Rolle der Lohnabhängigen in der Region
Afghanistan ist nicht einfach „rückständig“. Es wurde jahrzehntelang durch Krieg, durch Unterdrückung, durch von den USA hoch gepäppelte Fundamentalisten rückwärts gezerrt. Deshalb ist noch viel wichtiger als humanitäre Hilfe eine politische Hilfe beim Wiederaufbau der afghanischen Arbeiterbewegung durch die internationale Arbeiterbewegung. Diese Hilfe muss aber vollständig unabhängig sein von den imperialistischen Regierungen. Das wird sicher mühsam werden, aber alle anderen Wege führen in die Katastrophe.
Und: Alle Erfolge der Lohnabhängigen in der Region – die zahlreichen Streiks im Iran trotz des brutalen Mullah-Regimes oder der Streik von 50.000 pakistanischen Telekom-Beschäftigten im Juli, der eine 35-prozentige Lohnerhöhung erreichte – sind Rückenwind dabei.

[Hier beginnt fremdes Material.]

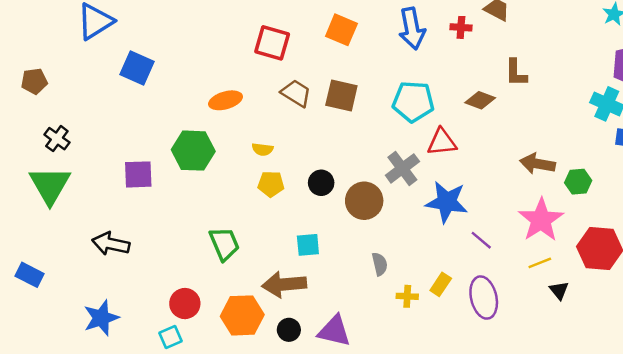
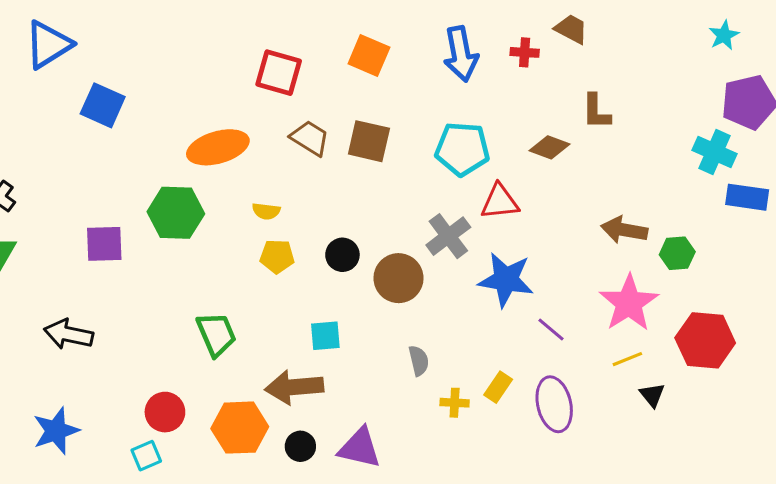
orange ellipse: (225, 100) -> (218, 147), size x1.4

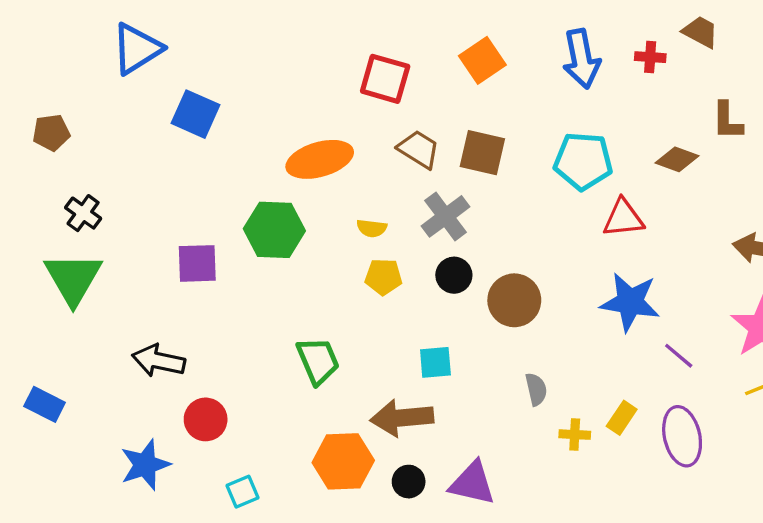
orange square: (369, 55) -> (482, 60), turned 33
gray cross: (448, 236) -> (446, 216), moved
red circle: (165, 412) -> (206, 419), moved

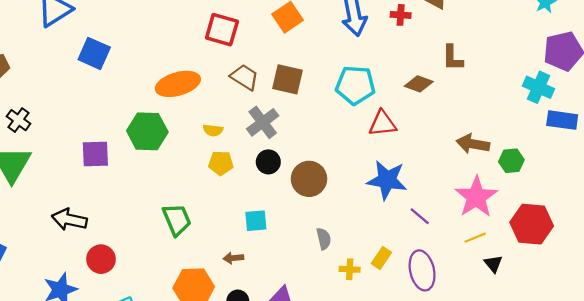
brown arrow: (402, 418) -> (233, 258), size x0.5

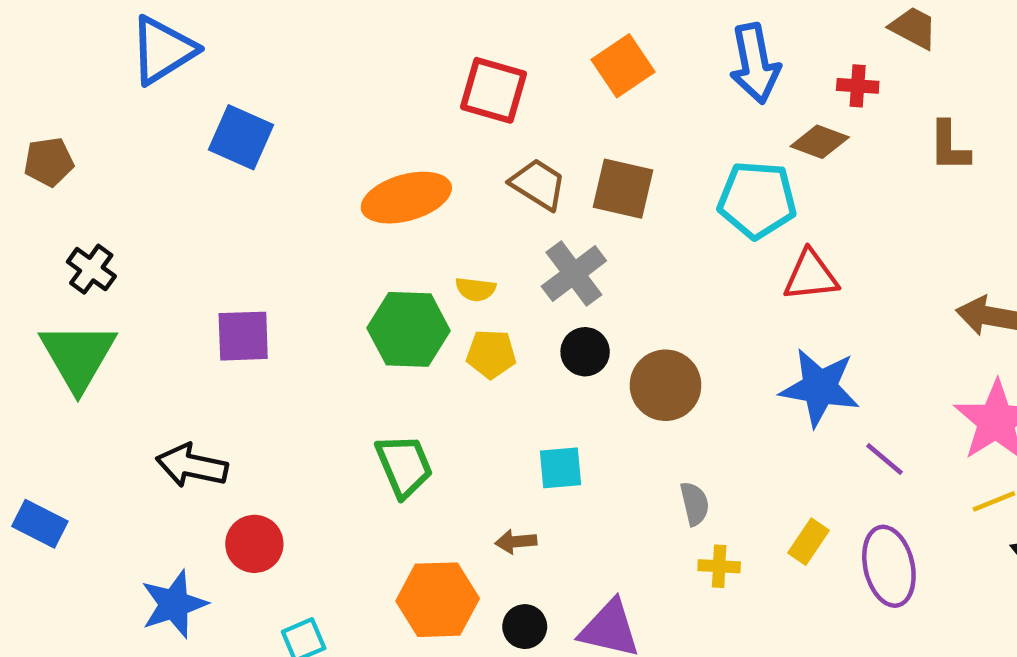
red cross: (401, 15) -> (858, 86), moved
brown diamond: (419, 84) -> (820, 142), moved
green hexagon: (147, 131) -> (409, 329), moved
yellow cross: (350, 269) -> (719, 566), moved

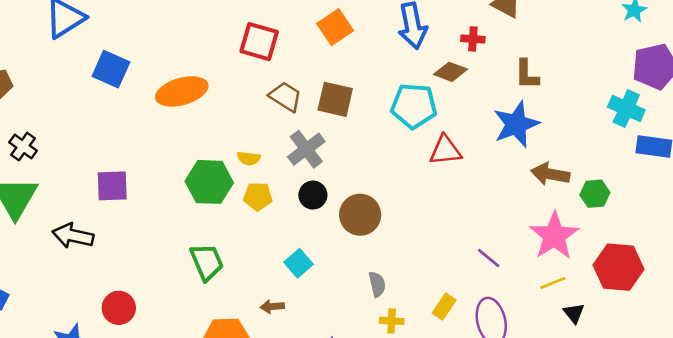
orange ellipse: (406, 198) -> (182, 91), moved
blue star: (820, 387) -> (516, 124), moved, turned -30
black arrow: (192, 466) -> (73, 236), moved
cyan square: (560, 468) -> (298, 263), turned -36

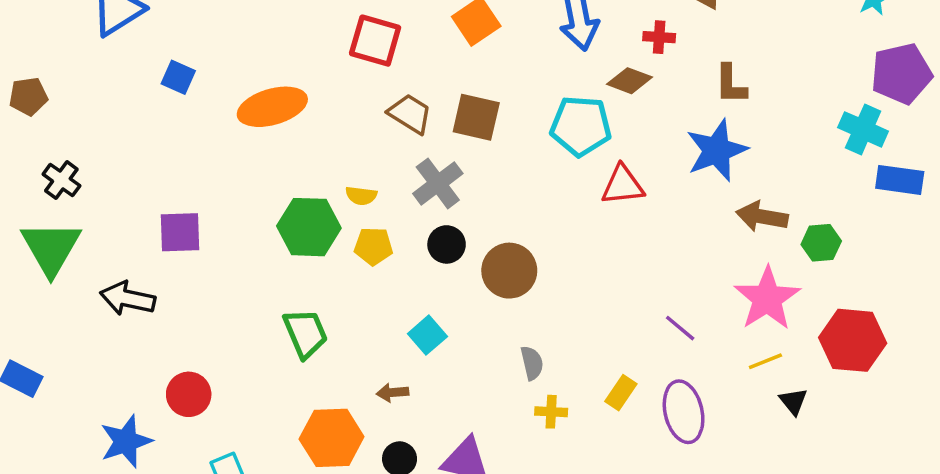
blue square: (111, 69) -> (178, 77), size x0.7

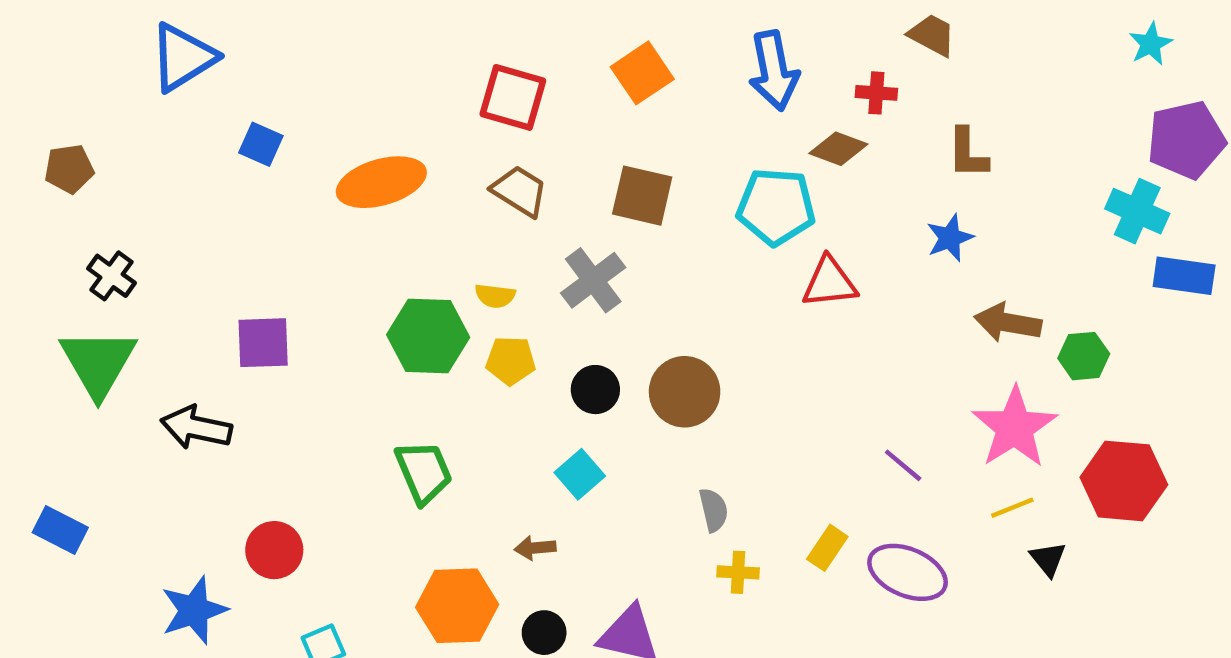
brown trapezoid: (410, 114) -> (520, 191), moved
blue star: (717, 150) -> (950, 238), size x0.6
black circle: (447, 244) -> (595, 390), moved
purple ellipse: (684, 412) -> (908, 572), turned -54

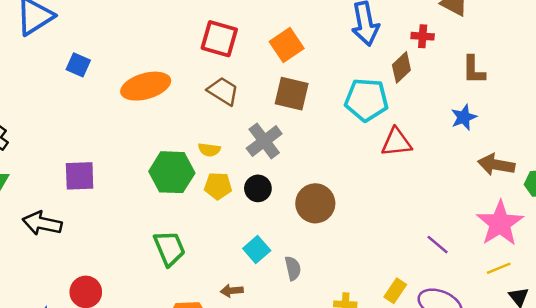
orange square: (642, 73) -> (287, 45), moved
brown diamond: (838, 149) -> (401, 67), turned -64
black circle: (595, 390) -> (258, 188), moved
gray semicircle: (714, 510) -> (293, 268), moved

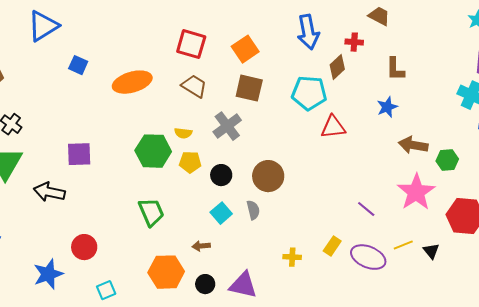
black circle: (258, 188) -> (221, 175), moved
gray semicircle: (293, 268) -> (253, 210), moved
yellow line: (499, 268) -> (403, 245), moved

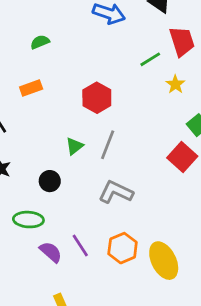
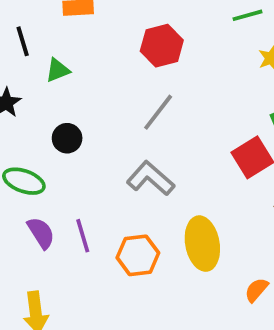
green triangle: (74, 146) -> (58, 70), moved
yellow ellipse: (164, 261) -> (202, 244), moved

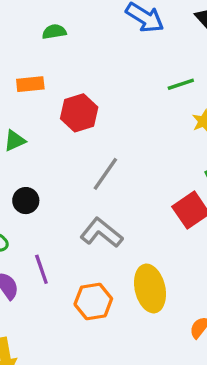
red hexagon: (162, 46) -> (79, 113), moved
purple line: (83, 236) -> (41, 269), moved

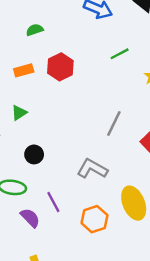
green line: (181, 84) -> (120, 54), moved
red hexagon: (79, 113) -> (60, 67), moved
gray line: (105, 174) -> (114, 123), moved

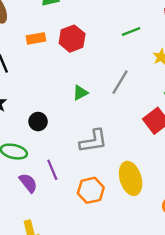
green triangle: (19, 113) -> (80, 93), moved
gray line: (114, 123) -> (120, 82), moved
gray L-shape: (92, 169) -> (93, 141), turned 136

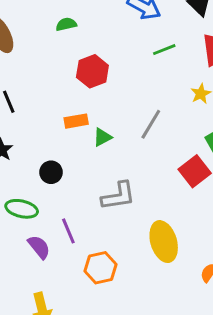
green line: (131, 32) -> (164, 50), moved
orange rectangle: (36, 38) -> (76, 121), moved
orange hexagon: (91, 190) -> (101, 268), moved

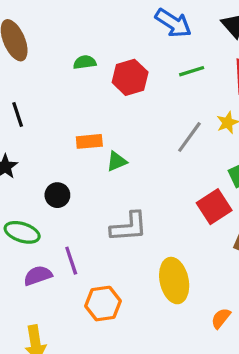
green semicircle: (66, 24) -> (85, 62), moved
red hexagon: (92, 71) -> (130, 77), moved
gray line: (151, 124) -> (189, 137), moved
purple semicircle: (39, 247) -> (38, 276), turned -75

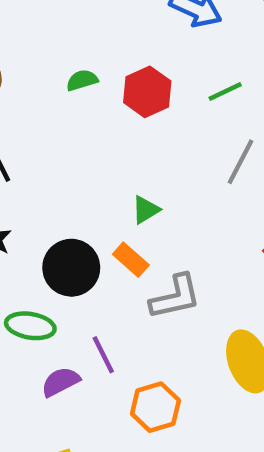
green line: (192, 71) -> (225, 91), moved
orange rectangle: (89, 141) -> (131, 260), moved, turned 55
black circle: (57, 195) -> (71, 268), size x1.6

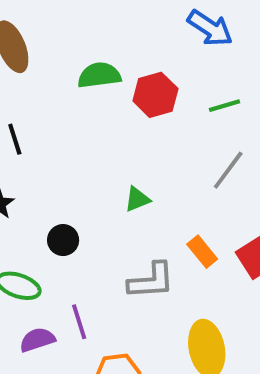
green semicircle: (82, 80) -> (99, 75), size x1.5
orange rectangle: (131, 260) -> (202, 252), moved
black circle: (71, 268) -> (63, 240), size x0.6

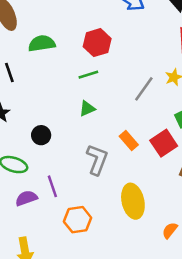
green semicircle: (99, 75) -> (42, 43), moved
green line: (225, 106) -> (88, 75), moved
gray L-shape: (151, 281) -> (97, 160), turned -64

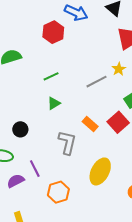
red hexagon: (97, 43) -> (53, 32), moved
gray line: (144, 89) -> (96, 82), turned 35
yellow ellipse: (133, 201) -> (100, 171), turned 48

Nur die Überwindung des Kapitalismus und die Errichtung einer sozialistischen Föderation in der Region kann ein menschenwürdiges Leben ohne Krieg, Unterdrückung, Armut und Umweltzerstörung bieten. Und wenn die Massen Afghanistans in nächster Zeit auch nicht die Speerspitze der Revolution sein werden, werden sie sich revolutionären Bewegungen jenseits der Grenzen nicht entziehen.